Hoy me gustaría hablaros de mi semana memorable en Nueva Zelanda. Pero como este es un post de golf solamente, me voy a limitar a hablar de la parte mental de mi viaje. Ya dejo para mas adelante el post dedicado a turismo.

Nueva Zelanda era mi última semana competitiva en el LPGA para el año 2017. Se me agotaron las oportunidades para clasificar a los torneos limitados en Asia. Así que el torneo en NZ era mi última oportunidad para demostrarme que todo el trabajo que estaba poniendo merecía la pena. Era mi última prueba para seguir confiando en el proceso de esto que llaman golf.

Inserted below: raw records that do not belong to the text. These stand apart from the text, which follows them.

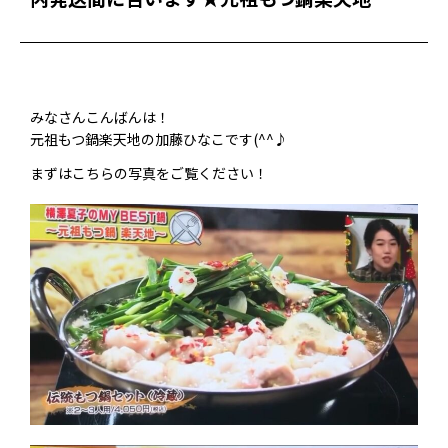
みなさんこんばんは！
元祖もつ鍋楽天地の加藤ひなこです(^^♪
まずはこちらの写真をご覧ください！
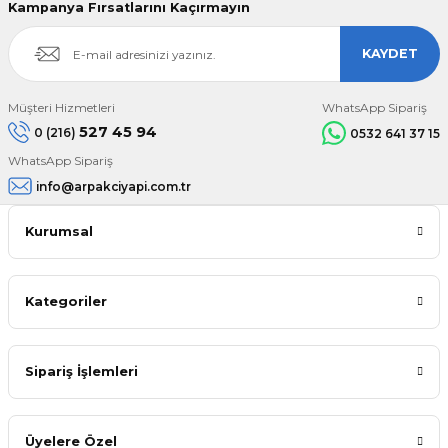
Kampanya Fırsatlarını Kaçırmayın
KAYDET
Müşteri Hizmetleri
WhatsApp Sipariş
527 45 94
0 (216)
0532 641 37 15
WhatsApp Sipariş
info@arpakciyapi.com.tr
Kurumsal
Kategoriler
Sipariş İşlemleri
Üyelere Özel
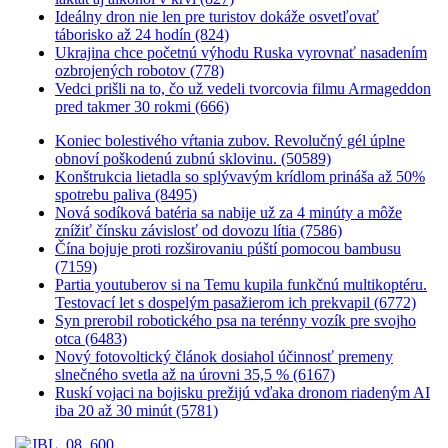
Ideálny dron nie len pre turistov dokáže osvetľovať
táborisko až 24 hodín (824)
Ukrajina chce početnú výhodu Ruska vyrovnať nasadením
ozbrojených robotov (778)
Vedci prišli na to, čo už vedeli tvorcovia filmu Armageddon
pred takmer 30 rokmi (666)
Koniec bolestivého vŕtania zubov. Revolučný gél úplne
obnoví poškodenú zubnú sklovinu. (50589)
Konštrukcia lietadla so splývavým krídlom prináša až 50%
spotrebu paliva (8495)
Nová sodíková batéria sa nabije už za 4 minúty a môže
znížiť čínsku závislosť od dovozu lítia (7586)
Čína bojuje proti rozširovaniu púští pomocou bambusu
(7159)
Partia youtuberov si na Temu kupila funkčnú multikoptéru.
Testovací let s dospelým pasažierom ich prekvapil (6772)
Syn prerobil robotického psa na terénny vozík pre svojho
otca (6483)
Nový fotovoltický článok dosiahol účinnosť premeny
slnečného svetla až na úrovni 35,5 % (6167)
Ruskí vojaci na bojisku prežijú vďaka dronom riadeným AI
iba 20 až 30 minút (5781)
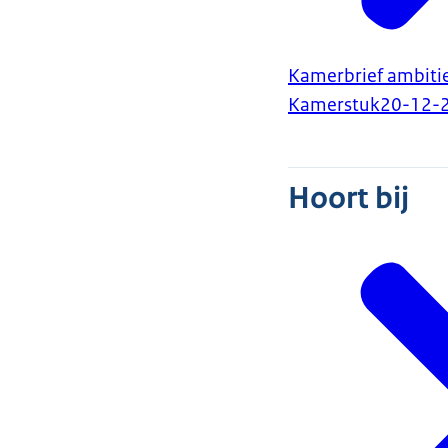
Kamerbrief ambiti
Kamerstuk
20-12-
Hoort bij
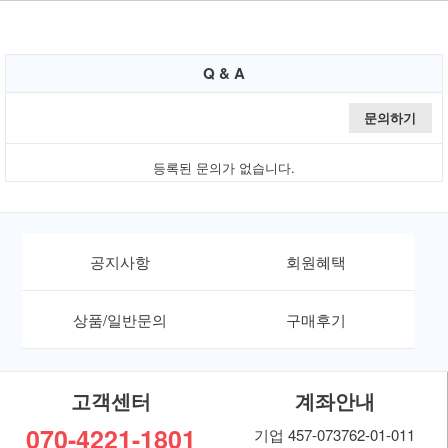
Q & A
문의하기
등록된 문의가 없습니다.
공지사항
회원혜택
상품/일반문의
구매후기
고객센터
계좌안내
070-4221-1801
기업 457-073762-01-011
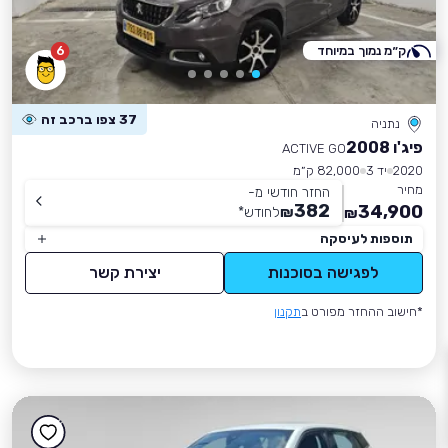
ק״מ נמוך במיוחד
6
37 צפו ברכב זה
נתניה
פיג'ו 2008
ACTIVE GO
2020
יד 3
82,000 ק״מ
מחיר
החזר חודשי מ-
382
34,900
₪
לחודש
*
₪
תוספות לעיסקה
לפגישה בסוכנות
יצירת קשר
*חישוב ההחזר מפורט ב
תקנון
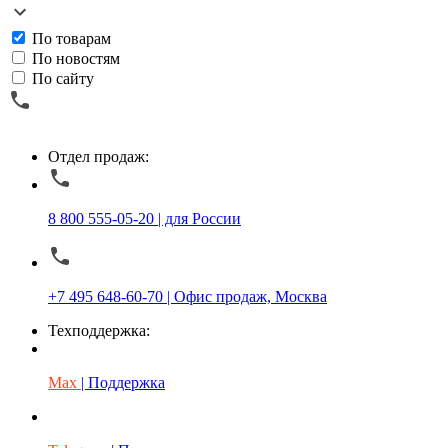
По товарам
По новостям
По сайту
Отдел продаж:
8 800 555-05-20 | для России
+7 495 648-60-70 | Офис продаж, Москва
Техподдержка:
Max
| Поддержка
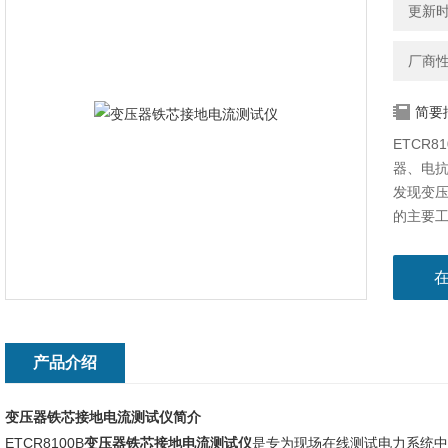
更新时间
厂商
简要
ETCR
器、电
发现变
的主要工具
率量程：
产品介绍
变压器铁芯接地电流测试仪
简介
ETCR8100B
变压器铁芯接地电流测试仪
是专为现场在线测试电力系统中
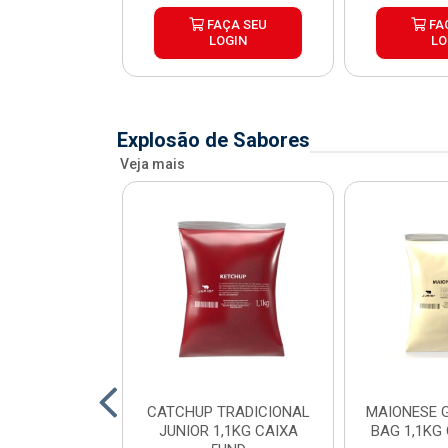
ÇA SEU
FAÇA SEU
FA
OGIN
LOGIN
LO
Explosão de Sabores
Veja mais
SE POUCH
CATCHUP TRADICIONAL
MAIONESE G
SE JUNIOR
JUNIOR 1,1KG CAIXA
BAG 1,1KG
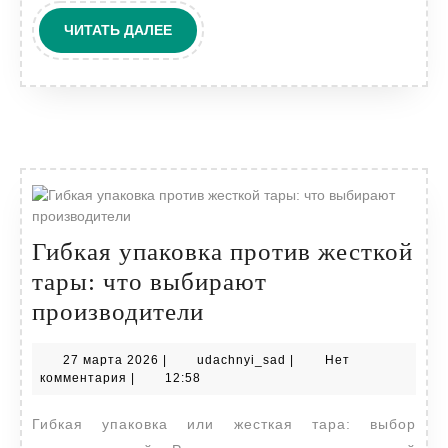
действительно
ЧИТАТЬ
ЧИТАТЬ ДАЛЕЕ
нужен?
ДАЛЕЕ
Гибкая упаковка против жесткой
тары: что выбирают
Гибкая
производители
упаковка
27
udachnyi_sad
27 марта 2026
|
udachnyi_sad
|
Нет
против
марта
комментария
|
12:58
жесткой
2026
Гибкая упаковка или жесткая тара: выбор
тары:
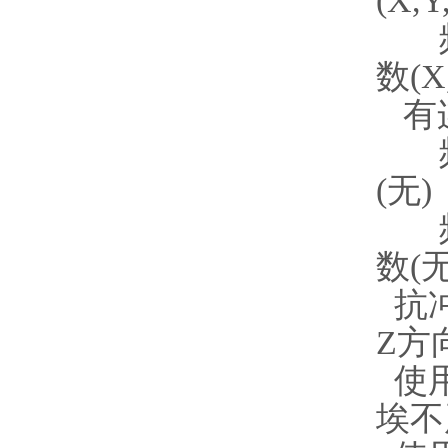
(X,
频率(
数(X
有连
频率(
(无)
频率(
数(无
抗冲击
Z方
使用
埃不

Soñé jugar bien esta semana varias noches antes de viajar, quizás por el peso extra que llevaba encima y la presión añadida. Llevaba jugando bastante bien durante meses, pero los resultados no salían. Estaba pasando cortes, pero no era capaz de meter vueltas buenas el fin de semana. Con lo cual, no me estaba moviendo en el ranking. Me había quedado estancada en un etapa de mediocridad.

No sería capaz de señalar con el dedo a la razón principal de superación aquella semana. Tengo mis ideas de los factores que causaron una mejora en mi estado de calma mental. Pero todos ellos no hubieran sido posible alcanzarlos sin antes haber metido las horas de trabajo técnico como le he estado metiendo este año.

Lo primero que se me viene a la cabeza va a sonar bobo en papel pero tuvo una influencia muy positiva en mi templanza mental esa semana. Empecé a ver la serie Velvet en Netflix y me enganche totalmente. Esto es bastante raro en mi, ya que yo soy mas de leer libros o estudiar que ver series. Pero hacia tiempo que no conseguía distraer mi mente tanto. Me acostaba viendo un capitulo, me levanta y veía otro capitulo en el trayecto en autobús hacia el campo, y veía mas capítulos durante los retrasos por mal tiempo en el campo de golf. Esos son momentos claves, ya que en esos momentos es inevitable consumirse en pensamientos de golf, tu swing, tu ronda, tus miedos, ansiedades..etc. Ver la serie me quemaba esos momentos, y me dejaba fresca para cuando tuviera que estar centrada en solo darle a la bola. Suena simple no? Parece mentira!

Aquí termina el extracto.